Восстановление в партии решилось не скоро. Так уж заведено: никто слову не верит и непременно огораживает себя бумажным забором. Пока в канцелярии окружкома разыскали протокол бюро Калмацкого райкома — день миновал, потом оказалось, написано в протоколе скупо, невнятно и бестолково — почему применена к Гурлеву такая крутая мера. После окружкома понадобилось идти в ОкрКК, которая занималась государственным и партийным контролем. Принял его сам председатель Худяков, на вид пожилой, в седине и суровый. Минуту молчаливо, напряженно смотрели друг на друга, словно силы примеривали, затем взгляд Худякова потеплел, и он кивнул на стул возле стола.

— Садись! Члены контрольной комиссии уже все ознакомлены с материалами по поводу твоего исключения из партии. Приходится сожалеть о допущенном перегибе, поскольку нарушено одно из главнейших условий Устава, исключен ты заочно. Обвинение следствием не доказано, а прежде партийную чистку прошел благополучно, без замечаний. У нас общее мнение: исключение считать недействительным! Завтра получи выписку и ступай домой, продолжать исполнение партийных обязанностей.

— А кто ответит за мой арест? — спросил Гурлев. — Вам за справедливость спасибо, но ведь перед людьми я останусь запятнанным. Да и с Авдеиным нас мировая не возьмет!

— Мы с ним побеседуем, — туманно пообещал Худяков.

Хотелось еще разузнать: не ломает ли Авдеин политику партии о сплошной коллективизации, почему создает коммуну на весь район, но Худяков заторопился куда-то и попрощался.

Невзгоды закончились, снова можно было смело вступать в кипучую жизнь, брать на плечи прежние тяжести, стало легко, свободно, хотя и без личного счастья.
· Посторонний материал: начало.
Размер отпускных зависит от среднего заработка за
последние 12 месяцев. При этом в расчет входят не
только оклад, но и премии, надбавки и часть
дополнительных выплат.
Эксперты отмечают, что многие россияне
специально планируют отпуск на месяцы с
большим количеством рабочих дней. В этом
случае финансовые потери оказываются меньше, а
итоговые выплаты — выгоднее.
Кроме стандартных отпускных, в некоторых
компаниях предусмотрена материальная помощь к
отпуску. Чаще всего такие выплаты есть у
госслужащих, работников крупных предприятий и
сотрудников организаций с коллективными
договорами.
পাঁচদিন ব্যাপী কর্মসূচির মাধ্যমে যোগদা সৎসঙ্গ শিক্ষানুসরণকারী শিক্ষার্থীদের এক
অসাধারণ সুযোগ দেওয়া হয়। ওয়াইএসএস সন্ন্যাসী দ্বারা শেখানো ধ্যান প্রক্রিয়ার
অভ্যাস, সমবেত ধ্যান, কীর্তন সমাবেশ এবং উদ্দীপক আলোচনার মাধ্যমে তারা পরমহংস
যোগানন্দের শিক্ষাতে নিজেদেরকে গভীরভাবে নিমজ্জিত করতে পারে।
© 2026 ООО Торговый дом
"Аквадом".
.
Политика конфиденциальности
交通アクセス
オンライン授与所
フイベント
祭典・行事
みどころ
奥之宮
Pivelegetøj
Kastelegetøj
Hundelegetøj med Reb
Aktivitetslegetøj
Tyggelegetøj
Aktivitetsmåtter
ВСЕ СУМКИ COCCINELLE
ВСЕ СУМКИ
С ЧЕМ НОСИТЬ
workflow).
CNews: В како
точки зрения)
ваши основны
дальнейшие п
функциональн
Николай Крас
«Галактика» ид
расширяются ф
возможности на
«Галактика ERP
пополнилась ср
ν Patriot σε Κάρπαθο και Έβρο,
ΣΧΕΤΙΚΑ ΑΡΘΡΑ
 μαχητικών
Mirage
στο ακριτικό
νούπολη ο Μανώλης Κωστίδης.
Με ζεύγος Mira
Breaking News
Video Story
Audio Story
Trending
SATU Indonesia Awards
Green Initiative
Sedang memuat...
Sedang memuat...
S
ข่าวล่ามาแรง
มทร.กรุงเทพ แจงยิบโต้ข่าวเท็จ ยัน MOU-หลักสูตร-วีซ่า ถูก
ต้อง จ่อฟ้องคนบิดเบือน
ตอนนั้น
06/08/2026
Дарья разыскала Ульяну и прямо-таки за рукав его потащила. Все у нее получалось живо, круто, словно при безграничной душевности торопилась раздать себя без остатка.

Ульяна квартировала в Заречье, в дряхлом домишке горбатой старухи. Улица напоминала захудалую окраину, хотя протянулась от моста вдоль реки. Домишки, дворишки, хуже, чем деревенские, лишь высокие тополя в палисадах, кружевные занавески на окнах, неистребимый запах помойных ям.

Дарья осталась снаружи, на улице. Гурлеву открыла двери хозяйка, косо взглянула и пропустила вперед. Он, наклоняя голову, прошел через сенцы и сразу попал в полутьму комнатушки, где в святом углу горела лампада.

Ульяна сидела на лавке, сложив молитвенно руки на коленях, вся в черном, и не ответила на вопрос:

— Не прогонишь?

Гурлев постоял, подождал.

— Хоть слово промолви.

— Она в церкви робит прислужницей и строгий обет на себя наложила — год молчать, грехи свои и чужие замаливать, — подсказала хозяйка. — Ты ее душеньку не смущай.

От прежней Ульяны ничего не осталось: монашка, затворница.

— Значит, сама судьба на нее осердилась и от себя оттолкнула, — определила позднее Дарья.

Попутную подводу в Малый Брод они не нашли ни на базаре, ни на постоялых дворах. Одурелая погода разразилась метелью. Потом прояснило и начался крепкий мороз. Снег под ногами хрустел и ломался. В иной раз Гурлев не насмелился бы пускаться пешком в такой дальний путь, но уже совестно стало гостить у. Чеканов и, как говорила Дарья, «сильно приспичило» возвратиться поскорее домой. Она беспокоилась о своей избе, а у Гурлева была другая причина: в Малом Броде еще оставался Гнедко, надо его выручать, да и люди в трудную пору переустройства общественной жизни нуждались в поддержке.